Segment Open
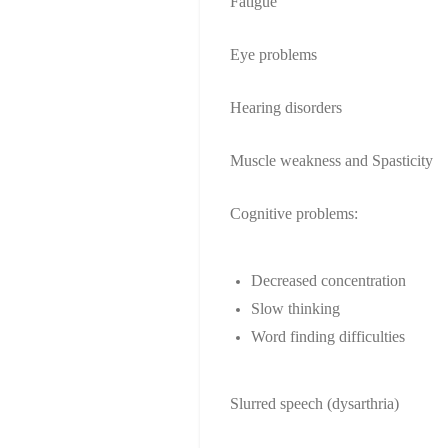
Fatigue
Eye problems
Hearing disorders
Muscle weakness and Spasticity
Cognitive problems:
Decreased concentration
Slow thinking
Word finding difficulties
Slurred speech (dysarthria)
Segment Closed
> What is required
When copying the listing, skip the pictures and keep each line exactly as written.

> Expected answer
Fatigue
Eye problems
Hearing disorders
Muscle weakness and Spasticity
Cognitive problems:
Decreased concentration
Slow thinking
Word finding difficulties
Slurred speech (dysarthria)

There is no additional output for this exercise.